肝陽は本来陽亢しやすいのです。肝気鬱結などいろいろな原因で陽亢しますが、肝の機能の面から言うと、疏泄過多です。肝気鬱結は疏泄不足で内部が実で外面は虚です。肝陽上亢では気血がすべて上に向かって上逆して、胆汁の分泌も過多になるので口が苦くなります。
すべてが上に向かうので内部や下部は虚になります。したがって上実下虚、外面が実で内部が虚になります。
肝火上炎と肝陽上亢の違いは何でしょうか?
肝火上炎は一般により急性で病状が短く、熱の症状が顕著です。
肝陽上亢は気血が上亢し、下部は虚します。これは正気の錯乱で、陽の機能の失調で、相対的には病状はやや慢性で、発熱があるとは限らず、眩暈耳鳴、頭目腫痛、急躁易怒が主要な症状です。
6. 肝風内動証
肝風内動証は、外風ではなく、内風であることを示しますが、原因については何も示しておらず、証としては不完全です。肝風内動証は、肝陽、火熱、陰虚、血虚によって生じ、以下の4つに分類されます。
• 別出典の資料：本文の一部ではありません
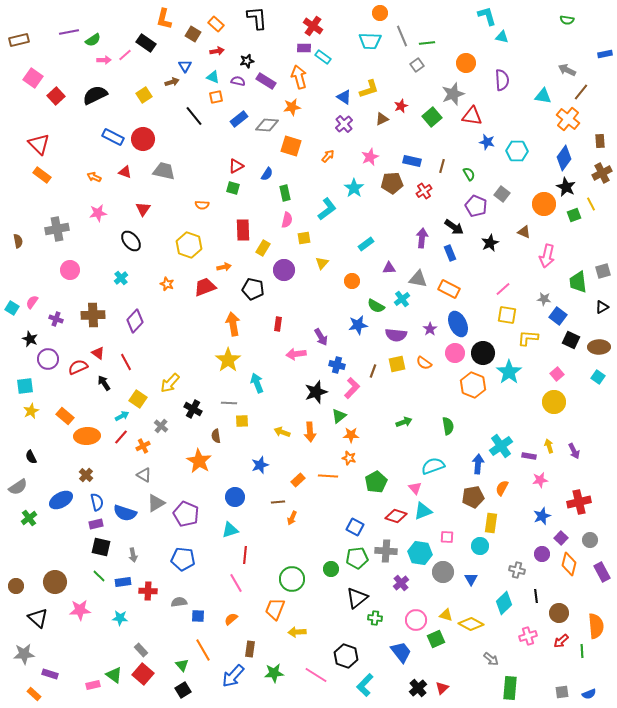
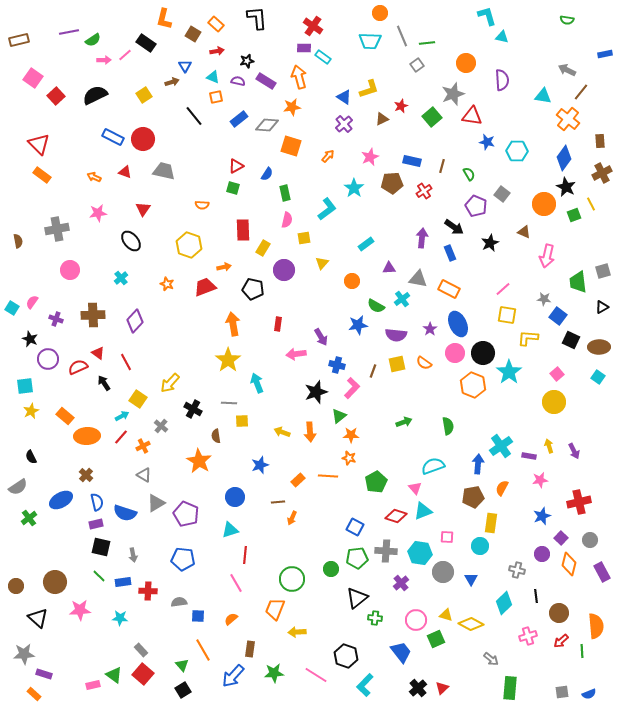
purple rectangle at (50, 674): moved 6 px left
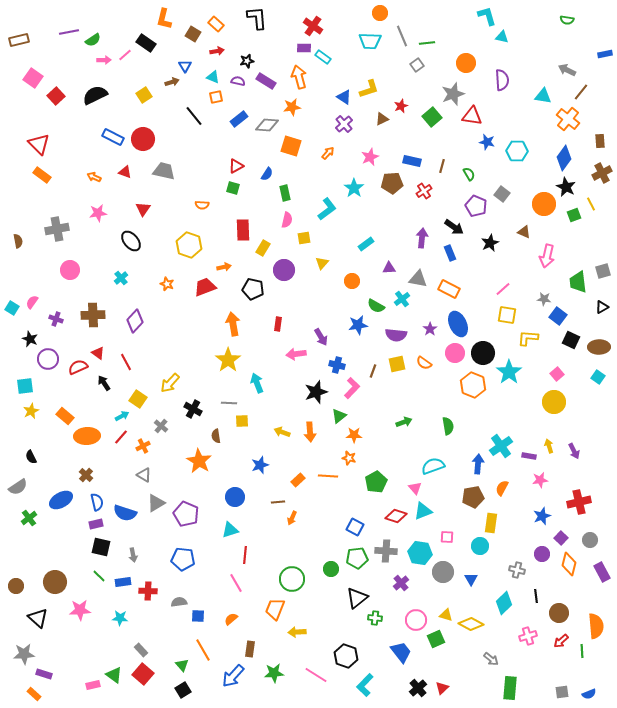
orange arrow at (328, 156): moved 3 px up
orange star at (351, 435): moved 3 px right
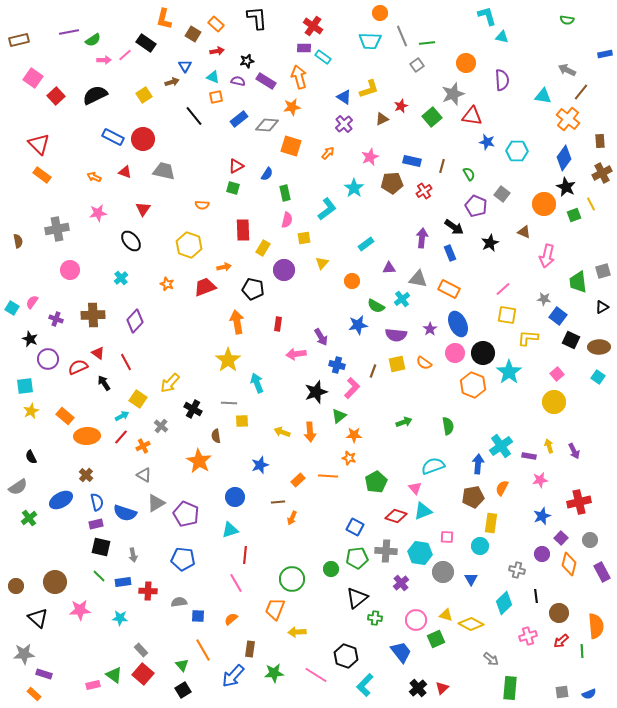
orange arrow at (233, 324): moved 4 px right, 2 px up
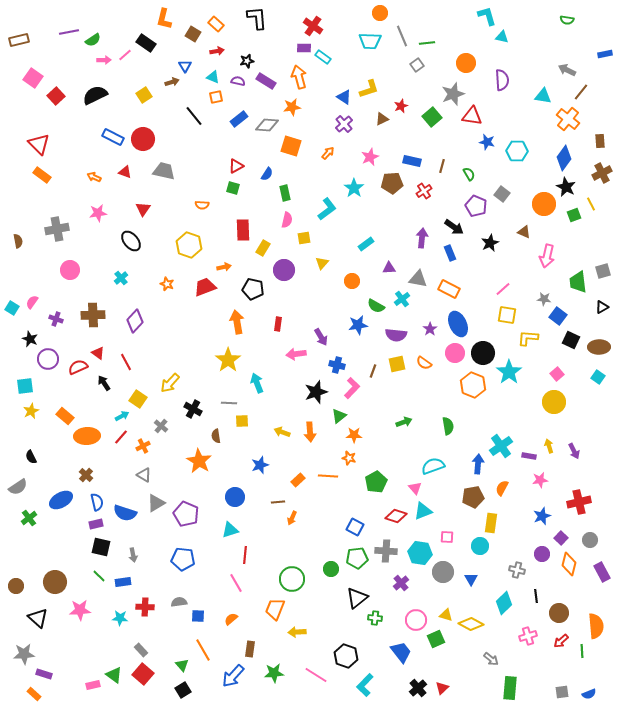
red cross at (148, 591): moved 3 px left, 16 px down
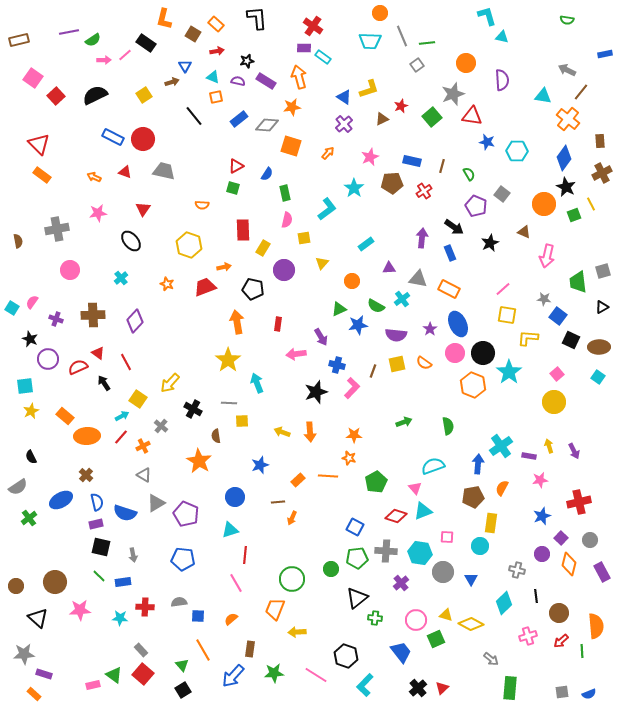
green triangle at (339, 416): moved 107 px up; rotated 14 degrees clockwise
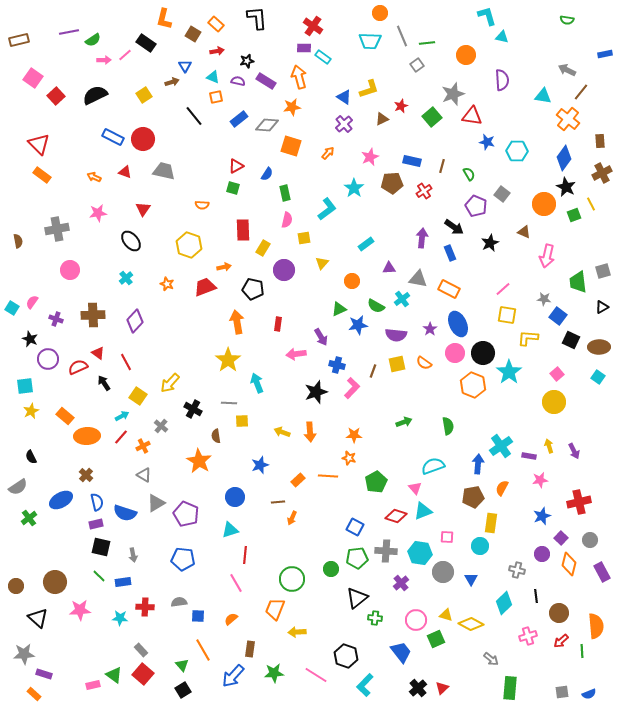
orange circle at (466, 63): moved 8 px up
cyan cross at (121, 278): moved 5 px right
yellow square at (138, 399): moved 3 px up
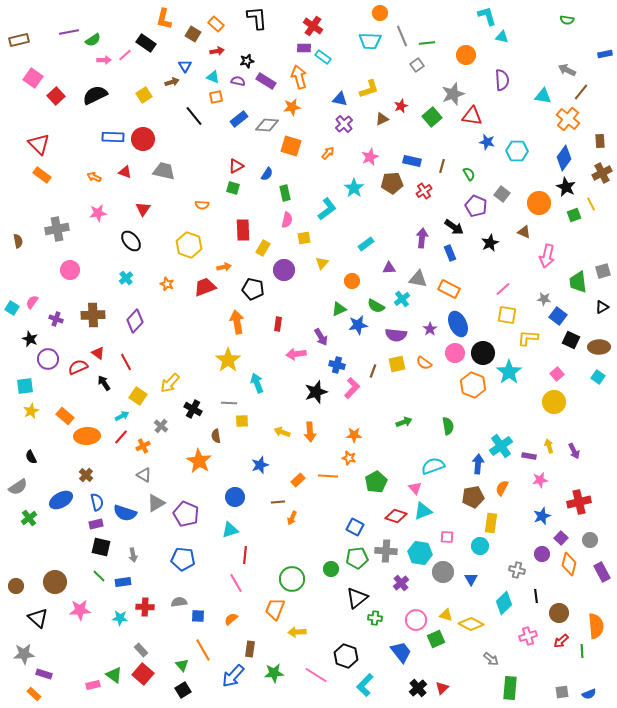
blue triangle at (344, 97): moved 4 px left, 2 px down; rotated 21 degrees counterclockwise
blue rectangle at (113, 137): rotated 25 degrees counterclockwise
orange circle at (544, 204): moved 5 px left, 1 px up
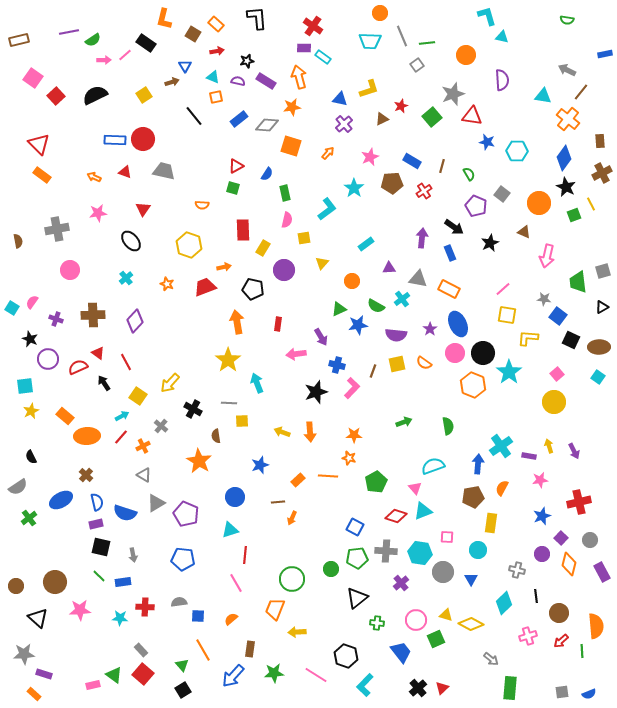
blue rectangle at (113, 137): moved 2 px right, 3 px down
blue rectangle at (412, 161): rotated 18 degrees clockwise
cyan circle at (480, 546): moved 2 px left, 4 px down
green cross at (375, 618): moved 2 px right, 5 px down
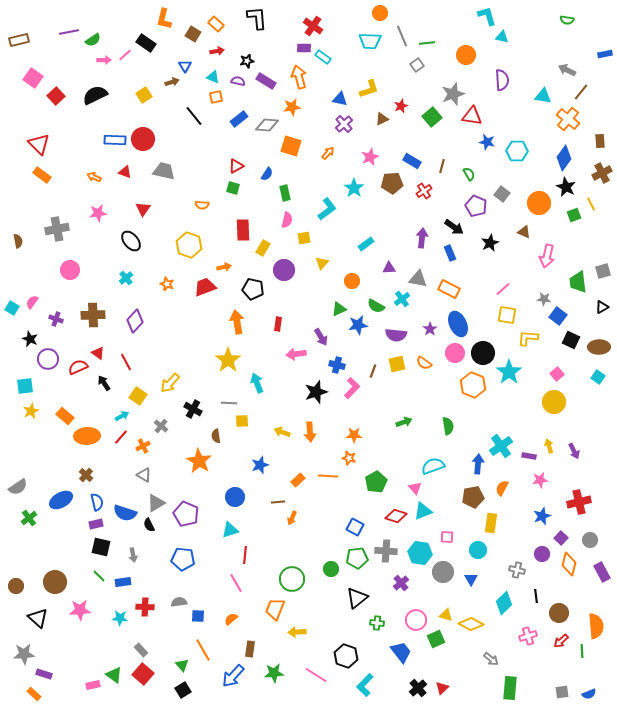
black semicircle at (31, 457): moved 118 px right, 68 px down
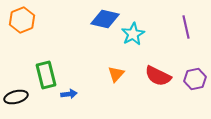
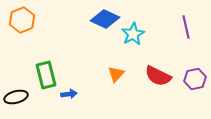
blue diamond: rotated 12 degrees clockwise
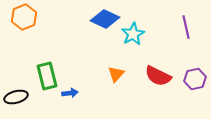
orange hexagon: moved 2 px right, 3 px up
green rectangle: moved 1 px right, 1 px down
blue arrow: moved 1 px right, 1 px up
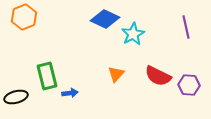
purple hexagon: moved 6 px left, 6 px down; rotated 15 degrees clockwise
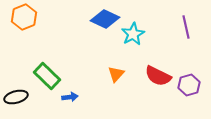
green rectangle: rotated 32 degrees counterclockwise
purple hexagon: rotated 20 degrees counterclockwise
blue arrow: moved 4 px down
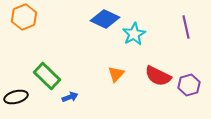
cyan star: moved 1 px right
blue arrow: rotated 14 degrees counterclockwise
①肝陽化風証・・・肝陽上亢を基礎に動風の症状が強く出たもの。
頭が揺れたり、歩行時にふらついたり、四肢がしびれたりします。
ひどい場合は突然昏睡になったり、半身不随になったり、ろれつ緩慢になります。
②熱極生風証・・・高熱によって風を生じ、精神に影響がでたもの。
手足が強直して痙攣し、後弓反張、眼球上転などが見られます。
③陰虚動風証・・・陰虚を基礎に手脚の震えやしびれ、痒みなどか出現したもの。
④血虚動風証・・・血虚を基礎に手脚の震えやしびれ、痒みなどが出現したもの。
7. 寒滞肝脈証
寒邪が肝の経脈に侵襲して生じる実寒証です。肝の経絡の走行部位に突然発症する激痛が特徴です。